As we walk through the house to the back, what she said earlier swirls around in my head. She nearly killed herself by driving into a tree. She wants to die. It’s a feeling I know well. I tortured myself for years—both physically and mentally—because I failed the only person that truly mattered to me. I look like a scarred monster now because that’s what I felt.

I wanted to die, yes, but I wanted to make myself hurt. Pain is preferable when the other choice is nothing at all. I’d rather have pain than nothing.

Once we’re outside on the back patio, Mabel doesn’t go to sit on a wicker chair. She goes to the edge of the stamped concrete and sits down, cross-legged. I stand behind her for only a moment; I hesitate only because comfort is not something I’m used to. Not used to receiving or giving.

I’m slow in lowering down to her level, though I don’t sit like she does; I extend my legs off the edge, onto the grass. I don’t wear shoes, nor do I wear socks. My feet are bare beneath the bottom hem of my pants. I set my arms on my knees and lean slightly forward, staring straight ahead, as she does.

She’s the one who breaks the silence: “Did you do all of that to yourself?”

The only thing I can do is nod.

“Why? I… I know it’s none of my business, but… there are easier ways to kill yourself.”

Long sleeves cover most of the scars on my arm, including the one I carved time and time again in my sister’s name. I’m sure the rising moon in the dark sky highlights the scars on my face well enough. “I didn’t want to kill myself,” I whisper. “I wanted to die.”

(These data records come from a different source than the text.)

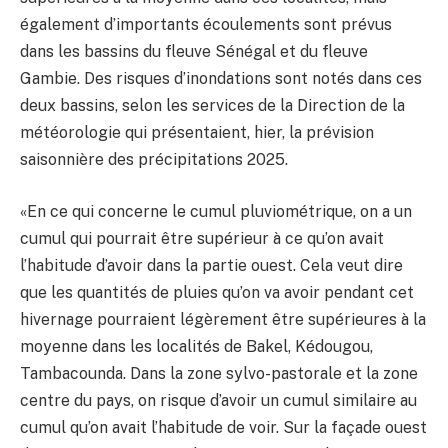
également d’importants écoulements sont prévus
dans les bassins du fleuve Sénégal et du fleuve
Gambie. Des risques d’inondations sont notés dans ces
deux bassins, selon les services de la Direction de la
météorologie qui présentaient, hier, la prévision
saisonnière des précipitations 2025.
«En ce qui concerne le cumul pluviométrique, on a un
cumul qui pourrait être supérieur à ce qu’on avait
l’habitude d’avoir dans la partie ouest. Cela veut dire
que les quantités de pluies qu’on va avoir pendant cet
hivernage pourraient légèrement être supérieures à la
moyenne dans les localités de Bakel, Kédougou,
Tamba­counda. Dans la zone sylvo-pastorale et la zone
centre du pays, on risque d’avoir un cumul similaire au
cumul qu’on avait l’habitude de voir. Sur la façade ouest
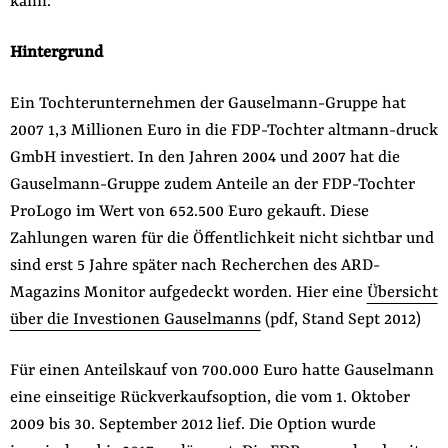
kann.
Hintergrund
Ein Tochterunternehmen der Gauselmann-Gruppe hat
2007 1,3 Millionen Euro in die FDP-Tochter altmann-druck
GmbH investiert. In den Jahren 2004 und 2007 hat die
Gauselmann-Gruppe zudem Anteile an der FDP-Tochter
ProLogo im Wert von 652.500 Euro gekauft. Diese
Zahlungen waren für die Öffentlichkeit nicht sichtbar und
sind erst 5 Jahre später nach Recherchen des ARD-
Magazins Monitor aufgedeckt worden. Hier eine
Übersicht
über die Investionen Gauselmanns
(pdf, Stand Sept 2012)
Für einen Anteilskauf von 700.000 Euro hatte Gauselmann
eine einseitige Rückverkaufsoption, die vom 1. Oktober
2009 bis 30. September 2012 lief. Die Option wurde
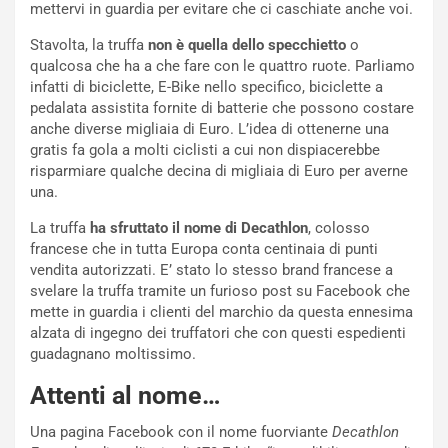
mettervi in guardia per evitare che ci caschiate anche voi.
Stavolta, la truffa
non è quella dello specchietto
o
qualcosa che ha a che fare con le quattro ruote. Parliamo
infatti di biciclette, E-Bike nello specifico, biciclette a
pedalata assistita fornite di batterie che possono costare
anche diverse migliaia di Euro. L’idea di ottenerne una
gratis fa gola a molti ciclisti a cui non dispiacerebbe
risparmiare qualche decina di migliaia di Euro per averne
una.
La truffa
ha sfruttato il nome di Decathlon
, colosso
francese che in tutta Europa conta centinaia di punti
vendita autorizzati. E’ stato lo stesso brand francese a
svelare la truffa tramite un furioso post su Facebook che
mette in guardia i clienti del marchio da questa ennesima
alzata di ingegno dei truffatori che con questi espedienti
guadagnano moltissimo.
Attenti al nome…
Una pagina Facebook con il nome fuorviante
Decathlon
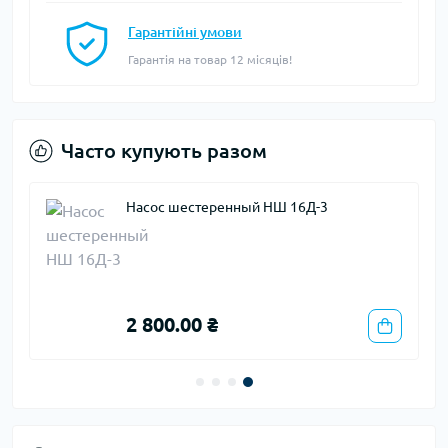
Гарантійні умови
Гарантія на товар 12 місяців!
Часто купують разом
Насос шестеренный НШ 16Д-3
2 800.00 ₴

I’m measured in meeting her stare, and I can tell by the look she gives me she doesn’t understand the difference.

“I wanted pain, not for the pain to end,” I say, struggling to find the right words. I’m not good at putting words to feelings, or feelings to words. I’m a loner. One severely fucked-up individual.

Mabel is quiet for a few moments. “Dr. Wolf said you’re violent. Are you?”

Yes. But perhaps that’s not something to say to someone like her, so I settle for saying, “I was.”